2 milestones completed 

1 ongoing milestone under way 

 

 

8. Review of Government use of Algorithms (3 Milestones) 

Ensure New Zealanders are informed and have confidence in how the government uses algorithms – automatic decision-making processes used by computer programmes – to identify patterns in data. 

Continued working with agencies on implementing the Algorithm Charter and sharing learnings with international networks on an ongoing basis.  

A review of the Algorithm Charter for Aotearoa New Zealand will be conducted after July 2021. 

2 milestones completed  

1 milestone underway 

 

9. Visibility of Government Data Stewardship Practices (4 Milestones) 

New Zealanders: 

understand how government is managing, using, and protecting their data and be able to hold government to account. 

have confidence and trust in the management and use of data that government holds on their behalf. 

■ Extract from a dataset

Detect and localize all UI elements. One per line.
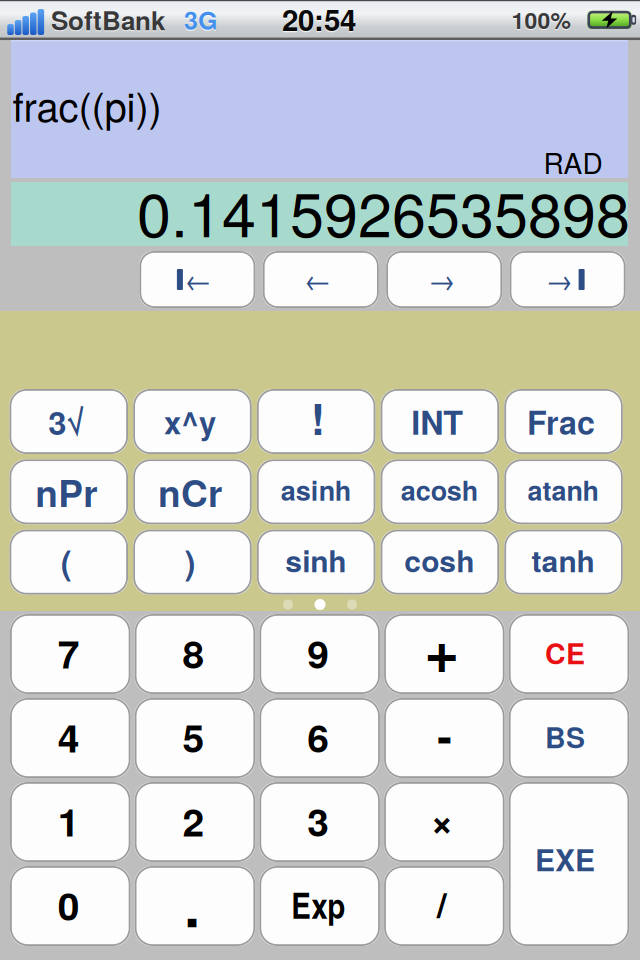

There is a diversity in data stewardship awareness, practices, and maturity across government so it will take longer than anticipated to achieve consistent and transparent data stewardship practices.  

 

A report on the successes and barriers to data access and use across government during the response to the COVID-19 pandemic is being prepared. This report recommendations focus on improving data findability and access, identifying the most important data, supporting collaboration, clarifying governance roles, fostering expertise-based networks, and helping data users navigate privacy, security, and ethical considerations.   

1 milestone completed 

1 milestone under way 

2 milestones delayed  

10. Monitoring the effectiveness of public body Information Management practices (3 Milestones) 

Make the management of government information more visible and transparent by developing and implementing a monitoring framework. The framework will support public reporting on the effectiveness of information management.  

Completed  

11. Authoritative Dataset of government organisations as open data (8 Milestones) 

People can access authoritative, open data about government agencies and their roles, learn more about how government is structured, what agencies do, and be able to reuse the open data in new and innovative ways.   

Data Model of Machinery of Government 

  • Planning for workshops to identify and map possible extensions to the data model (particularly Vote and appropriations data). 
  • Progressed work with agencies on connections between the government ontology (how agencies are grouped), the Govt A-Z feature and the PSC MoG dataset. 
  • Specific use cases are being considered to test the data model. This will support the implementation requirements for applying the dataset in a number of ways and to prioritise the extension of dataset elements. 

Open standards 

  •  A paper detailing options for an open standard for the data set(s) will be prepared for decision in June.    
  • Options for an All of Government ontology are being developed. This is looks at using modern technology to address the need for common vocabularies and concept definitions across government. Ontologies can enable machine-readable data and information as well as use of multiple languages and automation of our business processes. 
  • The UK government central govt ontology is being referenced concerning how it is used and its applicability for NZ. https://lov.linkeddata.es/dataset/lov/vocabs/cgov   

2 milestones completed 

6 milestones underway 

 

12. Open Procurement (3 Milestones) 

People can easily find, and access published GETS information for contracts awarded by government agencies that are subject to the Government Rules of Sourcing. This will increase the level of trust the public has in procurement, as it will be possible to analyse what contracts government agencies are awarding, what the expected spend is and which businesses have been awarded contracts.